Hearn generating plan dealt a blow
Last updated Mar 17 2006 08:56 AM EST
CBC News


A proposal to locate Toronto's new power plant inside the dormant Hearn generating station may be dropped because the building's lease would not allow it.

The province's energy ministry recently announced plans to build a new station next to the Hearn plant after concluding that the city would run short of power within a few years unless extra generating capacity was created.

Toronto Hydro and Constellation Energy had put forward a competing proposal to build a smaller facility inside the Hearn station, a plan that Mayor David Miller and local residents applauded as it would eliminate the need for another industrial structure on land slated for housing and parks.

However, they've since discovered the current lease prohibits using the building for that purpose. The consortium is now considering a different, as-yet unidentified site owned by the Toronto Economic Development Corporation.

The lease is owned by developer Mario Cortelucci

TEDCO president Jeff Steiner said he's willing to have a power plant built on corporation land if both the province's plan and the original Hydro-Constellation plan are abandoned.

Local councillor Sandra Bussin, Ward 32, said Friday she believes provincial Energy Minister Donna Cansfield can overturn the lease requirements, and she is planning to bring that up with her during a meeting next week.

"The minister has the ability, I believe, to deal with that," Bussin said. "(The lease requirement) was imposed by (the Mike Harris) government that it could not for 20 years be used as a power plant.

"But I'm not prepared to say, at this point, (that the Hearn site) is not an option."

Environmentalists and some local residents have pushed for plans to reuse the existing Hearn structure because it would eliminate the need for another industrial facility on the waterfront.

The province, however, rejected the Hearn option because it said the building would not provide enough space for the new plant's proposed 550 megawatts of generating capacity. And putting it outside the city would not work because there isn't sufficient capacity on existing power lines to ship in more electricity from elsewhere.

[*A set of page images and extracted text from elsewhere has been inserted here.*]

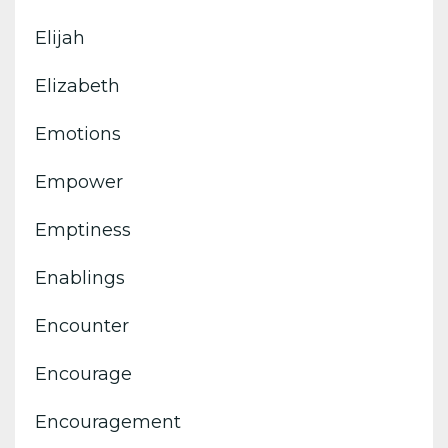
Elijah
Elizabeth
Emotions
Empower
Emptiness
Enablings
Encounter
Encourage
Encouragement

Miller has argued that the new plant, which the province plans to build next to the decommissioned Hearn station on Toronto's eastern waterfront, should instead be built inside the existing building.

He says building a second power plant in the Portlands area will interfere with the city's waterfront redevelopment plans, which include more housing and parks.

Phase one of the Portlands project is due to bring an additional 330 megawatts of power online by the summer of 2008.

The second phase, set for completion by 2009, will add another 220 megawatts of capacity.